El segundo aniversario de Trump
en la Casa Blanca es un buen momento para hacer balance. Cuando un
millonario ignorante, racista y rubio teñido ganó las elecciones en EE
UU, no lo podíamos creer. Hoy nos creemos cualquier cosa. Está pasando
todo lo que nos parecía imposible, pero algunos acontecimientos que
acaparan titulares, abren informativos y sacuden las redes sociales no
merecen la cobertura de la que disfrutan. Las desgracias han existido
siempre. Los accidentes también. Que un niño se caiga a un pozo
es terrible, es atroz, causa un dolor infinito a sus padres, estremece a
cualquiera que haya tenido hijos pequeños. Que los programas de
televisión en cuyas tertulias políticas se utiliza el término
“populismo” como un comodín, conecten en directo una y otra vez,
compitiendo por encontrar un nuevo técnico al que entrevistar, es una
novedad lamentable. Si en España no pasara nada más, no me quejaría.

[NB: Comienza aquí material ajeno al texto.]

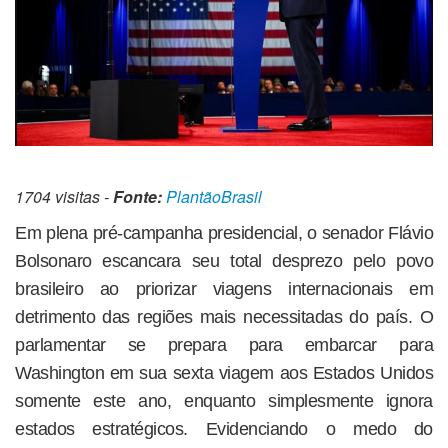
1704 visitas -
Fonte:
PlantãoBrasil
Em plena pré-campanha presidencial, o senador Flávio
Bolsonaro escancara seu total desprezo pelo povo
brasileiro ao priorizar viagens internacionais em
detrimento das regiões mais necessitadas do país. O
parlamentar se prepara para embarcar para
Washington em sua sexta viagem aos Estados Unidos
somente este ano, enquanto simplesmente ignora
estados estratégicos. Evidenciando o medo do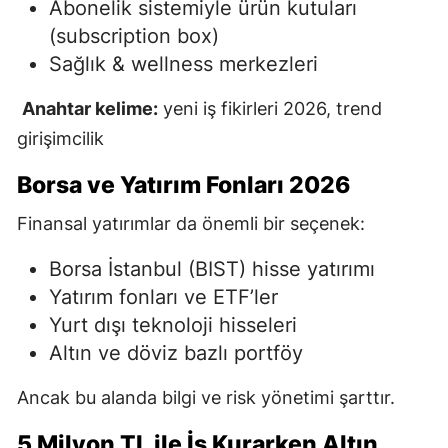
Abonelik sistemiyle ürün kutuları
(subscription box)
Sağlık & wellness merkezleri
Anahtar kelime:
yeni iş fikirleri 2026, trend
girişimcilik
Borsa ve Yatırım Fonları 2026
Finansal yatırımlar da önemli bir seçenek:
Borsa İstanbul
(BIST) hisse yatırımı
Yatırım fonları ve ETF’ler
Yurt dışı teknoloji hisseleri
Altın ve döviz bazlı portföy
Ancak bu alanda bilgi ve risk yönetimi şarttır.
5 Milyon TL ile İş Kurarken Altın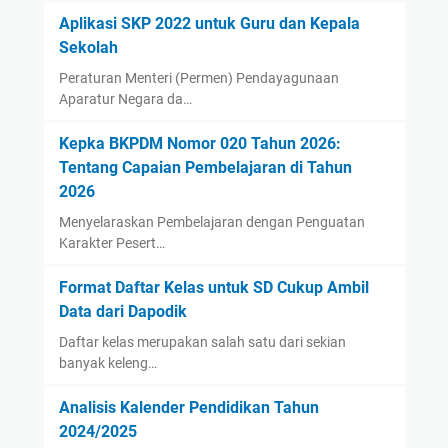
Aplikasi SKP 2022 untuk Guru dan Kepala
Sekolah
Peraturan Menteri (Permen) Pendayagunaan
Aparatur Negara da…
Kepka BKPDM Nomor 020 Tahun 2026:
Tentang Capaian Pembelajaran di Tahun
2026
Menyelaraskan Pembelajaran dengan Penguatan
Karakter Pesert…
Format Daftar Kelas untuk SD Cukup Ambil
Data dari Dapodik
Daftar kelas merupakan salah satu dari sekian
banyak keleng…
Analisis Kalender Pendidikan Tahun
2024/2025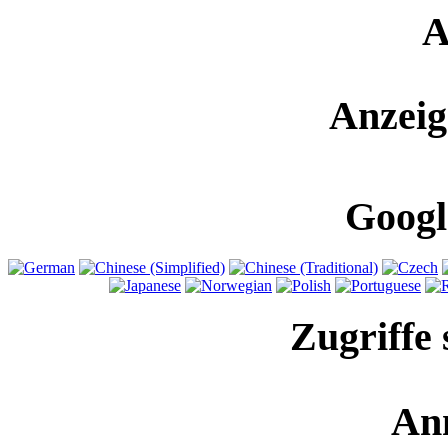
A
Anzeig
Googl
Zugriffe 
An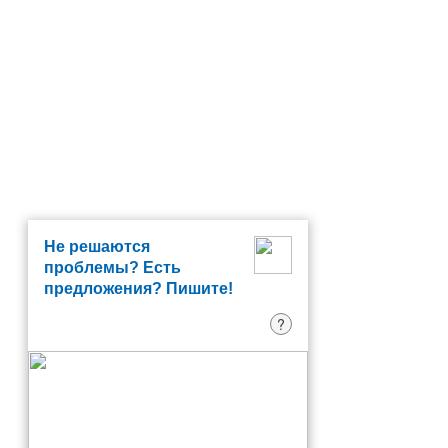
Не решаются
проблемы? Есть
предложения? Пишите!
?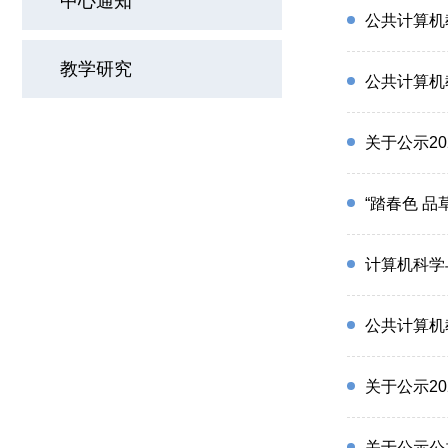
中心通知
公共计算机
教学研究
公共计算机
关于公示2
“踏春色 
计算机科学
公共计算机
关于公示2
关于公示公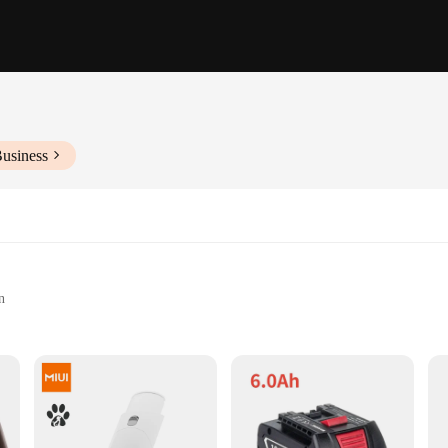
Business
n
versatile use
use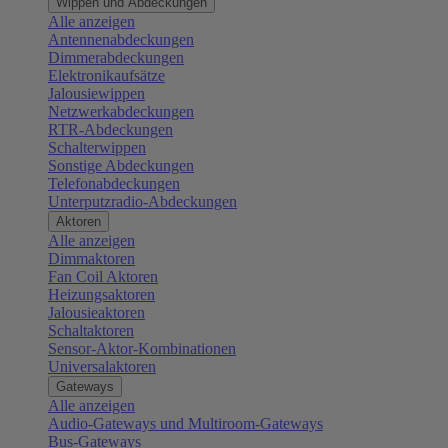
Wippen und Abdeckungen
Alle anzeigen
Antennenabdeckungen
Dimmerabdeckungen
Elektronikaufsätze
Jalousiewippen
Netzwerkabdeckungen
RTR-Abdeckungen
Schalterwippen
Sonstige Abdeckungen
Telefonabdeckungen
Unterputzradio-Abdeckungen
Aktoren
Alle anzeigen
Dimmaktoren
Fan Coil Aktoren
Heizungsaktoren
Jalousieaktoren
Schaltaktoren
Sensor-Aktor-Kombinationen
Universalaktoren
Gateways
Alle anzeigen
Audio-Gateways und Multiroom-Gateways
Bus-Gateways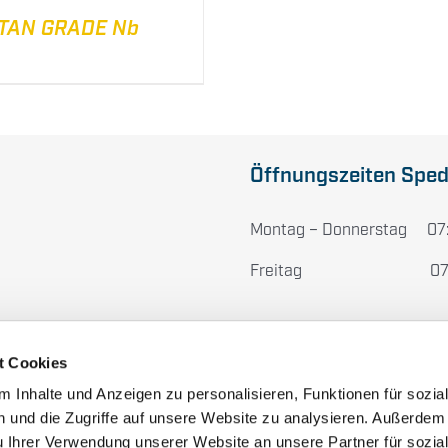
ITAN GRADE Nb
Öffnungszeiten Sped
Montag – Donnerstag 07:
Freitag 07:00 – 1
t Cookies
Ausstellungen
 Inhalte und Anzeigen zu personalisieren, Funktionen für sozia
 und die Zugriffe auf unsere Website zu analysieren. Außerdem
Ferien und Feiertage
u Ihrer Verwendung unserer Website an unsere Partner für sozia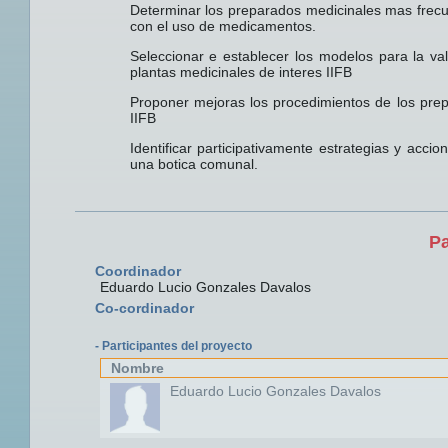
Determinar los preparados medicinales mas frecu
con el uso de medicamentos.
Seleccionar e establecer los modelos para la vali
plantas medicinales de interes IIFB
Proponer mejoras los procedimientos de los pre
IIFB
Identificar participativamente estrategias y acci
una botica comunal.
Pa
Coordinador
Eduardo Lucio Gonzales Davalos
Co-cordinador
- Participantes del proyecto
Nombre
Eduardo Lucio Gonzales Davalos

Pero en España pasan muchas cosas, aparte de Vox y de Cataluña. Por
ejemplo, que el presidente del BBVA, Francisco González, pagara a un delincuente,
el excomisario Villarejo, para que espiara y, llegado el caso,
chantajeara o destruyera la reputación de una serie de personas que
amenazaban su poder. Parece una obviedad decir que la conexión entre el
—todavía— presidente de honor del segundo banco de España y una
organización mafiosa, creada por un antiguo alto cargo de la policía
para comerciar con información, es mucho más grave que el desgraciado,
atroz, terrible accidente de un niño de dos años que se cae a un pozo,
pero nadie lo diría. Hoy, los ingenieros de Málaga están contra las
cuerdas. A los directivos del BBVA nadie les persigue con una cámara. Yo ya me lo creo todo, pero eso no me parece una casualidad.